Потом она отстранилась и оглянулась на дверь.

«Осторожней… Мы же не одни».

Ему стало не по себе. Сергей, конечно, обо всем догадывается. А если и не догадывается, это не меняет дела.

Он посмотрел ей прямо в глаза. Их зелень показалась ему прозрачной и холодной. И это как-то сразу отрезвило его.

«Быть одному в новогоднюю ночь не очень-то весело», — донесся из комнаты голос Сергея.

«Уж не ревнуешь ли ты, Воронец?» — спросила Нина.

Фраза прозвучала насмешливо, но Семибратову показалось, что Нина стремится скрыть свое смущение под напускной бравадой.

«Выпьем за наступивший Новый год, — предложил Воронец. — Пусть он будет годом нашей победы».

Они выпили еще по рюмке, снова завели патефон. Но веселья не получилось. Семибратов вышел из комнаты. Постоял в коридоре, потом решительно снял с вешалки шинель и осторожно оделся, точно боясь кого-то разбудить. Мороз обжег лицо.

Воронец догнал его возле училища, пошел рядом.

«Ты что взбеленился?»

«Нет, Сергей, ты ошибаешься, — сказал Семибратов. — Я совершенно спокоен. Я же все вижу, все! И не надо… Не надо меня обманывать».

«Ты пьян, Колька!.. Нет, ты не пьяный, ты слепой! Неужели ты ничего не замечаешь! Она же меня в грош не ставит. А ты… ты для нее все! Хотя, убей бог, не пойму, почему так случилось. Скажи, Николай, ты вообще-то веришь мне?»

Воронец вплотную приблизил к нему свое лицо. Темные глаза его расширились. Семибратов почувствовал, что Сергей задает не праздный вопрос. Это волнует, мучает его. И если не ответить искренне…

«Верю», — сказал он и сам почувствовал, что интонация у него не та. В ней нет тепла, задушевности, чего ждал Воронец.

«Ладно, — сразу погаснув, сказал Сергей. — Пошли, а то опоздаем».

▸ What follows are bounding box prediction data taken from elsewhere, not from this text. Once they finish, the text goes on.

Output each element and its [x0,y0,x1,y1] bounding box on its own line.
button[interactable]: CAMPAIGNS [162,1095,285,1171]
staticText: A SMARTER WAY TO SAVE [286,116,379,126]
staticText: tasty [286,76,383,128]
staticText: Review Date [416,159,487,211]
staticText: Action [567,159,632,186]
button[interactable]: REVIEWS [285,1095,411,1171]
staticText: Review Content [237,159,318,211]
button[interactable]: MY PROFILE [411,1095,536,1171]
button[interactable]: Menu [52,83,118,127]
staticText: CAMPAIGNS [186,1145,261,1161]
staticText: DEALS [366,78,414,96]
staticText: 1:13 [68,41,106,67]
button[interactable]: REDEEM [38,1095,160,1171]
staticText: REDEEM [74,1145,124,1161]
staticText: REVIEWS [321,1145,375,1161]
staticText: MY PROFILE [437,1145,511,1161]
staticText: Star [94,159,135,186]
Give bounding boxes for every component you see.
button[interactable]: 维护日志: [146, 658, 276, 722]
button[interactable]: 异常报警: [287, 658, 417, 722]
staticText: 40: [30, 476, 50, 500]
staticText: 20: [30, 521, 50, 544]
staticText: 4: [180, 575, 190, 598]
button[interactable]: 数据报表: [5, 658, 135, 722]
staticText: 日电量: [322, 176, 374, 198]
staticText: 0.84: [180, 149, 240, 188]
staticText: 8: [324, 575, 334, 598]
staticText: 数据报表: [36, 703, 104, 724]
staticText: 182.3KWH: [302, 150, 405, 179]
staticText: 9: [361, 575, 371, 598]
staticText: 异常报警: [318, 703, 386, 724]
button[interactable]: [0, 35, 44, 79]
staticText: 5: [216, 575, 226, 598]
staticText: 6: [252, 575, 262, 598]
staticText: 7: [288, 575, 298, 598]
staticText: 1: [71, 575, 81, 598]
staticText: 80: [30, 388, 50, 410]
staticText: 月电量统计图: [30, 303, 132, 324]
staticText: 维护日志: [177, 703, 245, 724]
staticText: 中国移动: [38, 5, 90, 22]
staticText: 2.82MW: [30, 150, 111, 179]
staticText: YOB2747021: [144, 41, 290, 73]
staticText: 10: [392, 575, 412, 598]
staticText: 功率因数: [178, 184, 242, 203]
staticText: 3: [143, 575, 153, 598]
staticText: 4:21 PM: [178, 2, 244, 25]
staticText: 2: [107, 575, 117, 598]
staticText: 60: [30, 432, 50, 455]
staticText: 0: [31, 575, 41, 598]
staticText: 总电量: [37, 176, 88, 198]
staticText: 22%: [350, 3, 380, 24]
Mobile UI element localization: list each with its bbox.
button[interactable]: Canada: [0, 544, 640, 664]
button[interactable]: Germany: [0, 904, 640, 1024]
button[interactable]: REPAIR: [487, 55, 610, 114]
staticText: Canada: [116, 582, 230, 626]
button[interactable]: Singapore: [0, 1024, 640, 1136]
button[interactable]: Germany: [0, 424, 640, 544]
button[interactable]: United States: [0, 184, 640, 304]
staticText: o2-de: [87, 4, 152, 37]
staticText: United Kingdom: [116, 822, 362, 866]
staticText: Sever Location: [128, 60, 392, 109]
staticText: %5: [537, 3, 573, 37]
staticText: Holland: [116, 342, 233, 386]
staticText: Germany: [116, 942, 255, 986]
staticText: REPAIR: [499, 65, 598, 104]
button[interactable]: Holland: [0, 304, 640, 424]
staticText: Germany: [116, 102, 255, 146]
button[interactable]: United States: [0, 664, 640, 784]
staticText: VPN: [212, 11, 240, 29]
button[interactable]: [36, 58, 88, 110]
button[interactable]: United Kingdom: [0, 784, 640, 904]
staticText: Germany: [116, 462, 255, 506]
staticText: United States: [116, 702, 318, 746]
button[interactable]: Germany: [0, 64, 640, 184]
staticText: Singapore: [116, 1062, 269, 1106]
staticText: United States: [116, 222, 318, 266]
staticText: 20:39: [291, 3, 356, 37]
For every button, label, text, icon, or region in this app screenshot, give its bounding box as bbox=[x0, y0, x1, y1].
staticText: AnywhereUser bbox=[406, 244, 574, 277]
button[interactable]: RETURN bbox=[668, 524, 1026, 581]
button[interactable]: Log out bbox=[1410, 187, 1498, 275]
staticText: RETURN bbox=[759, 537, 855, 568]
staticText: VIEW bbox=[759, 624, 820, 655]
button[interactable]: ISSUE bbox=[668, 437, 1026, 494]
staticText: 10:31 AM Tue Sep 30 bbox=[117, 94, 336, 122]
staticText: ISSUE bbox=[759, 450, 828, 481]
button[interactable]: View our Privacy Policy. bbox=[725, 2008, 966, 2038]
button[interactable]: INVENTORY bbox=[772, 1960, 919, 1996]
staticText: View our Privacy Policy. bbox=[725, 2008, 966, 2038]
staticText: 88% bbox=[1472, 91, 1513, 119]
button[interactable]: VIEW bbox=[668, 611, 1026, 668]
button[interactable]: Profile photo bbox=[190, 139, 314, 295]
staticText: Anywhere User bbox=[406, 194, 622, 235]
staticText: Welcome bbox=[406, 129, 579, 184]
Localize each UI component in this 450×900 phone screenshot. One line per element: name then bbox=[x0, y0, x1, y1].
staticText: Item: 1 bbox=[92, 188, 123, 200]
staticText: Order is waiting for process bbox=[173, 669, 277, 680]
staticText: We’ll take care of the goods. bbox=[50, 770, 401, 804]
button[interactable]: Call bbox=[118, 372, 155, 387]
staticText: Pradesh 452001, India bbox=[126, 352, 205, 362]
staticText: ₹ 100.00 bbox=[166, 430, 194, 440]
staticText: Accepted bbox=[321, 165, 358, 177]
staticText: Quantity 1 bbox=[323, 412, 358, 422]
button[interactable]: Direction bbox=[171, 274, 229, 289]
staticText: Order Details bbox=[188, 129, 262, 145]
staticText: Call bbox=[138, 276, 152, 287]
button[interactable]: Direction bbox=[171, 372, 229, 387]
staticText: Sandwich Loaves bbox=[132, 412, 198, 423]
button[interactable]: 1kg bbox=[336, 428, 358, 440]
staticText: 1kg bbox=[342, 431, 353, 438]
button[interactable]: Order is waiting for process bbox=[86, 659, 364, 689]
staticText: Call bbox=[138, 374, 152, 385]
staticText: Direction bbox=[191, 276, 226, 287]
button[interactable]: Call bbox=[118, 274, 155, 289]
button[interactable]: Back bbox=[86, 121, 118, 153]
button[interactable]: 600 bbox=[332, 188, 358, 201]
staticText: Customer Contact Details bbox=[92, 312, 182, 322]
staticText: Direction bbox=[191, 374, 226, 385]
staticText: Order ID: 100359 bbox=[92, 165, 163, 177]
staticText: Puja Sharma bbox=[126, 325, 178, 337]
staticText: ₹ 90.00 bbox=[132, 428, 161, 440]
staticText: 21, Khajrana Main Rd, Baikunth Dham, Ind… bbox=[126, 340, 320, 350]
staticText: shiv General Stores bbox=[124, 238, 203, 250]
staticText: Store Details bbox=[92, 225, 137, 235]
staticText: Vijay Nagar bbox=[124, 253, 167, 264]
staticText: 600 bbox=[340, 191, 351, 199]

Семибратов почувствовал холод. В небе по-прежнему тускло мерцали звезды. Луна так и не показалась. Пора возвращаться в казарму и ложиться спать. Подъем завтра, как обычно, в шесть, потом физзарядка, туалет, утренний осмотр. Кое-кому не нравится, что он так педантичен. Ворчат: дескать, зачем? Неужели нельзя обойтись без придирок? Ведь не на парад собрались. Но Семибратов был уверен: без требовательности нельзя! Жесткий распорядок дисциплинирует людей. Они чувствуют себя в строю. И это заставляет их быть собранными, в любой миг готовыми к действию. Воинское подразделение не может жить иначе.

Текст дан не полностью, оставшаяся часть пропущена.